Under Washington law, "[s]ubstantial compliance with the appearance requirement may be satisfied informally."[6]

¶ 6 In Seek Systems, Inc. v. Lincoln Moving,[7] Division Two of this court has stated that a telephone call

can constitute a notice of appearance if the caller is one who could appear for the defendant, the caller recognizes that the case is in court, and the caller manifests an intent to defend.[[8]]

Considering the facts of this case, we conclude that Ihnot's telephone conversation with Brandt's attorney constituted an appearance. Brandt's attorneys knew that Ihnot represented the Andersons in at least one other action. Ihnot asserts that during the conversation, he informed Brandt's attorney that he was representing the Andersons in this action. This assertion is supported by the fact that soon after this conversation, Brandt's attorneys filed the notice of hearing listing Ihnot as the Andersons' attorney in this action and served the notice on Ihnot.

¶ 7 When viewed together, the telephone call and notice of hearing indicate that Ihnot informed Brandt's attorneys that he was representing the Andersons in this action, and that Brandt's attorneys acknowledged that Ihnot was the Andersons' attorney *136 in this action. And the fact that Brandt's attorneys sought a default judgment on the basis of failure to appear after they had already acknowledged Ihnot as the Andersons' attorney in this action would make enforcing the default judgment inequitable. The Andersons were entitled to vacate the default judgment as a matter of law, and the trial court erred in denying the motion.

¶ 8 REVERSED AND REMANDED.

NOTES

[1] White v. Holm, 73 Wash.2d 348, 351, 438 P.2d 581 (1968).

[2] Morin v. Burris, 160 Wash.2d 745, 755, 161 P.3d 956 (2007); see also White, 73 Wash.2d at 351, 438 P.2d 581.

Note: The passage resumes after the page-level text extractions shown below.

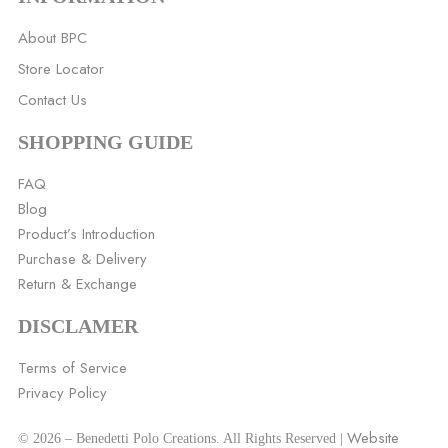
About BPC
Store Locator
Contact Us
SHOPPING GUIDE
FAQ
Blog
Product’s Introduction
Purchase & Delivery
Return & Exchange
DISCLAMER
Terms of Service
Privacy Policy
Website
© 2026 – Benedetti Polo Creations. All Rights Reserved |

[3] White, 73 Wash.2d at 351-52, 438 P.2d 581.

[4] Colacurcio v. Burger, 110 Wash.App. 488, 495, 41 P.3d 506 (2002).

[5] Morin, 160 Wash.2d at 755, 161 P.3d 956.

[6] Morin, 160 Wash.2d at 749, 161 P.3d 956; Colacurcio, 110 Wash.App. at 495, 41 P.3d 506.

[7] 63 Wash.App. 266, 818 P.2d 618 (1991).

[8] Seek Systems, 63 Wash.App. at 270, 818 P.2d 618 (citations omitted).